Lì, nel silenzio di pietre antiche, volti silenziosi e sguardi pacati, si afferra un legame profondo tra terra e cielo, lì, dove gli affanni terreni misurano la loro caducità di fronte al mistero, con la roccia dolomitica perenne che svetta sul cuore dei vivi e sul riposo dei morti. Da piccina la sogguardavo dal basso, aspra e nello stesso tempo fragile, e riconoscevo nei tratti e negli spigoli un volto, il volto della Montagna, il volto stesso dell’essere bergamasca della valle.

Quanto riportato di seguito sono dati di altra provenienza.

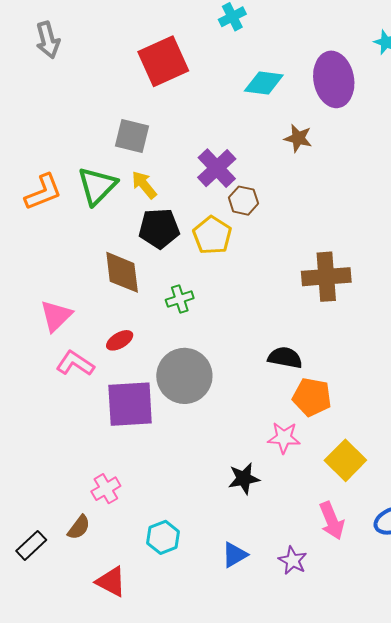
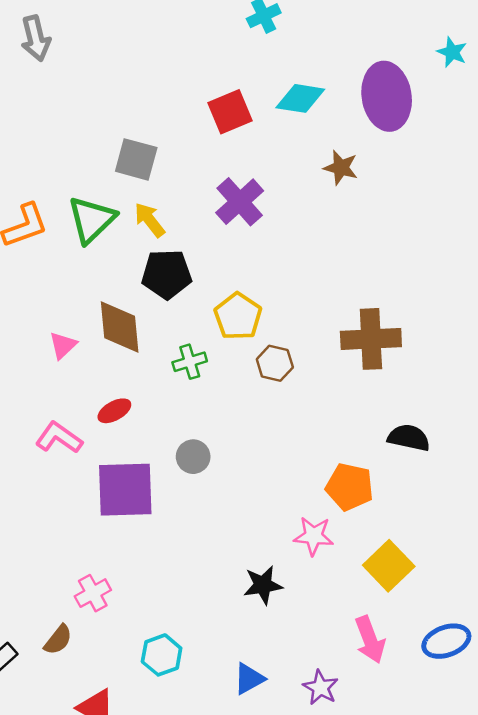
red square: (163, 61) -> (230, 112), moved, size x0.7
brown hexagon: (243, 201) -> (275, 363), moved
yellow pentagon: (212, 235) -> (238, 316), moved
pink triangle: (56, 316) -> (63, 345), moved, size x0.7
black semicircle: (285, 358) -> (409, 438), moved
gray circle: (184, 376) -> (193, 457), size x0.5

Più grande, avendo ricevuto incarico di insegnante a Cividino, quasi sul confine con la terra bresciana, l’enorme malinconia, data dal percorrere le sperdute campagne solitarie e piatte, si stemperava in una gioiosa e inebriante attesa quando, sulla strada del ritorno, appena superato il paese di Grumello, scorgevo il triangolo conosciuto, Lei, che mi diceva che là era la mia casa; la mia anima faceva un guizzo, proiettava in alto il proprio ardore e io mi consolavo”Anche per oggi ritorno alla mia terra”. Pure le partenze per i viaggi recavano il suo saluto: Dalla pista di Orio al Serio o dall’autostrada la si intravedeva solitaria, immobile come una mamma sulla porta di casa, a dare le ultime raccomandazioni. E il ritorno era la prima immagine che cercavo, individuandola subito, dietro il Misma, a lato del Rena, poco lontano dall’Alben e dall’Arera.
Sono legata alla mia terra di montagna come una radice sospesa, la sento vibrare in me in ogni respiro di vento, in ogni scricchiolare di foglia, in ogni sentiero nascosto. Ho ascoltato le poesie degli alberi frondosi che muovendosi nel dolce tramonto estivo cullavano i miei sogni bambini, o quando, carichi di neve, svettavano al cielo e mi portavano fin lassù, nell’azzurro, con le loro lunghe dita di diamanti. Mi raccontavano, mi consolavano, mi inebriavano di vita, mi amavano teneramente, silenziosamente e per sempre. E ora che scrivo poesie e storie, so che lo devo alla Terra, alle mie montagne.